Fogelberg Finds That Ties Bind
Times Pop Music Critic
July 24, 1998
Though concertgoers may still see him as a beloved soft-rock balladeer, the singer has been busy with a less commercial project, a Christmas album conceived and produced by him alone. Dan Fogelberg's reputation for being tenaciously protective of his art has always been legendary in music circles. As a purveyor of slick pop classics such as "Same Old Lang Syne," "Leader Of The Band" and "Make Love Stay," his 25 years with Epic Records yielded 15 albums and more than a dozen top 10 singles. However, with that success Fogelberg often found himself battling with label executives about everything from song titles to album jacket artwork.
Which is why his current project seems to bring him so much satisfaction. In the next couple of months Fogelberg hopes to wrap up work on his first album of Christmas music.
Due out next year, the project was a watershed effort for Fogelberg, who has gone nearly four years without a new studio album. Totally conceived and produced by Fogelberg, the album explores medieval carols and instrumentals as well as originals. But most important, the project has remained unbound by anyone's influences other than his own.
"It's purely a musical adventure on my part," the singer said recently by phone from his ranch in Western Colorado. "It was something that appealed to my instincts as a musician, so I've just sort of let that take over. It's not something I probably would have had the inclination to devote myself to before now."
The labor of love actually began years ago with Fogelberg researching the ancient music, unearthing obscure English carols that were merely melodic poems accompanied by lutes and psalteries. Since Fogelberg doesn't play a lute, he found himself adapting classical guitar tunings to fit the parts. "It's pretty neat how it's fitting together," he says. " Every day, something else opens up with more to explore. It's a blast."

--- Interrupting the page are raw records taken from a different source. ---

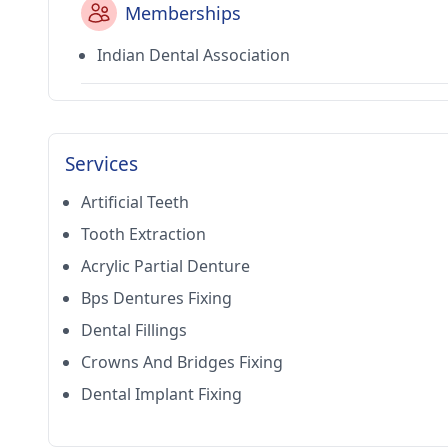
Memberships
Indian Dental Association
Services
Artificial Teeth
Tooth Extraction
Acrylic Partial Denture
Bps Dentures Fixing
Dental Fillings
Crowns And Bridges Fixing
Dental Implant Fixing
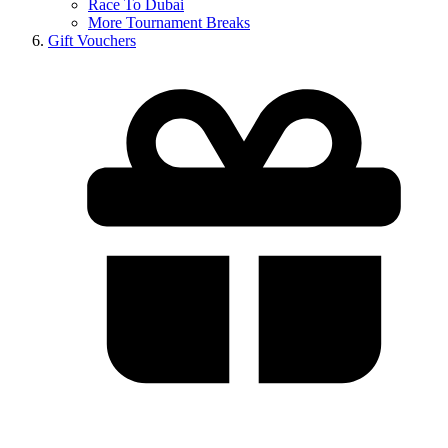
Race To Dubai
More Tournament Breaks
Gift Vouchers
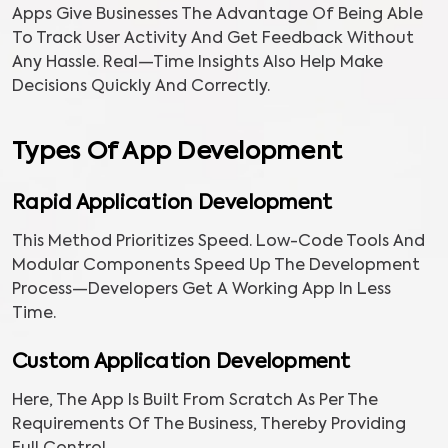
Apps Give Businesses The Advantage Of Being Able
To Track User Activity And Get Feedback Without
Any Hassle. Real—Time Insights Also Help Make
Decisions Quickly And Correctly.
Types Of App Development
Rapid Application Development
This Method Prioritizes Speed. Low-Code Tools And
Modular Components Speed Up The Development
Process—Developers Get A Working App In Less
Time.
Custom Application Development
Here, The App Is Built From Scratch As Per The
Requirements Of The Business, Thereby Providing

But most important, says Fogelberg, the album, which is set for release sometime next year, has been allowed to progress at its own pace, a luxury the singer conceded is only possible now that he is removed from the rigors of more commercial projects. In fact, the last album of Fogelberg's music came with last year's four-CD set, Portrait, an ambitious chronicle of the singer's quarter-decade recording career. The collection packaged together hits such as "Leader Of The Band," "Same Old Lang Syne" "Hard To Say," and "Run For The Roses," plus selections of Fogelberg's own choosing. It was also a farewell of sorts to his commercial viability.
"The box set allowed me to have some breathing room in my career," he said. "For the first time, I could just stop and catch my breath and say, 'What's really important to me in my career?' Sure, I have absolutely no regrets for the music I created, but I spent the 80's trying to crawl out of that pigeonhole of being the soft-rock balladeer. There's a lot more music in me than that, and I've tried to prove it."

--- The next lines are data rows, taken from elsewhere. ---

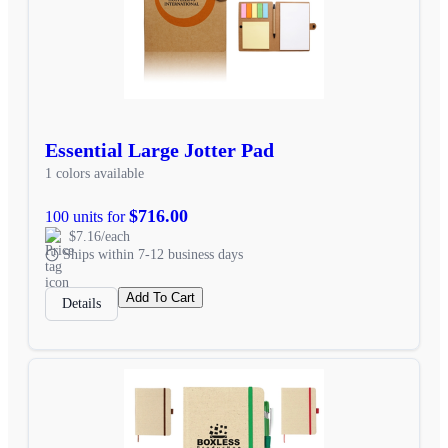
Essential Large Jotter Pad
1 colors available
$716.00
100 units for
$7.16/each
Ships within 7-12 business days
Add To Cart
Details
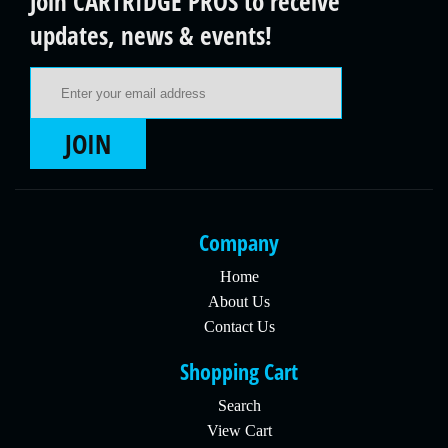
Join CARTRIDGE PROS to receive
updates, news & events!
Email Address
JOIN
Company
Home
About Us
Contact Us
Shopping Cart
Search
View Cart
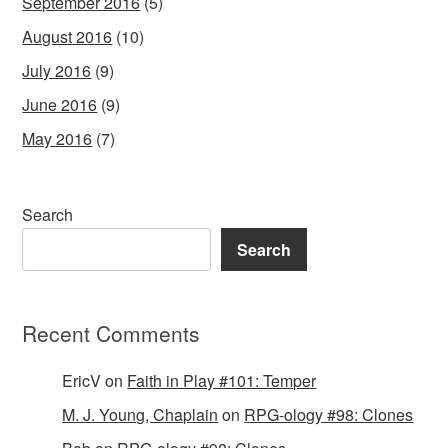
September 2016
(5)
August 2016
(10)
July 2016
(9)
June 2016
(9)
May 2016
(7)
Search
Search
Recent Comments
EricV
on
Faith in Play #101: Temper
M. J. Young, Chaplain
on
RPG-ology #98: Clones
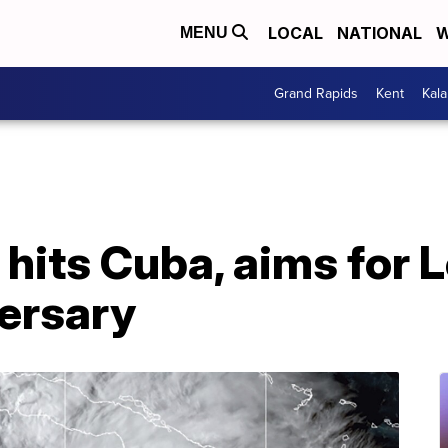
LOCAL
NATIONAL
W
MENU
Grand Rapids
Kent
Kal
 hits Cuba, aims for 
versary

Fogelberg has other projects on the burner. In the works is a live acoustic album culled from recent performances that he hopes to complete next year.
"I've gained a lot of perspective on my music by going out and performing solo," he says. "As a musician, I've always enjoyed exploring the nuances and subtleties of a song. Plus, there's that one-on-one type of thing with the audience, which I've always found enjoyable."

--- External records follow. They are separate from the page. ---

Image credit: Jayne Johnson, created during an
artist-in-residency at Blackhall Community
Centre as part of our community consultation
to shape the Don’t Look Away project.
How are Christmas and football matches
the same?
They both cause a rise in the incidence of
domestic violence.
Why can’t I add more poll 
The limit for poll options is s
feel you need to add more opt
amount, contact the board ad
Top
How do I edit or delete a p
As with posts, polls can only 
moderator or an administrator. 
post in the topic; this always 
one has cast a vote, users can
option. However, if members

Longevity is not something that Fogelberg expected from his music career. "I've always thought that if you get a pretty good ride out of it, then take it for what it is. For me at this point, I'm happy to have the freedom to do just what I want, and the fun comes with looking around and saying, 'Hey, I want to put together a funky blues band,' or 'I want to play bluegrass,' I can make those decisions now and not be a bit worried."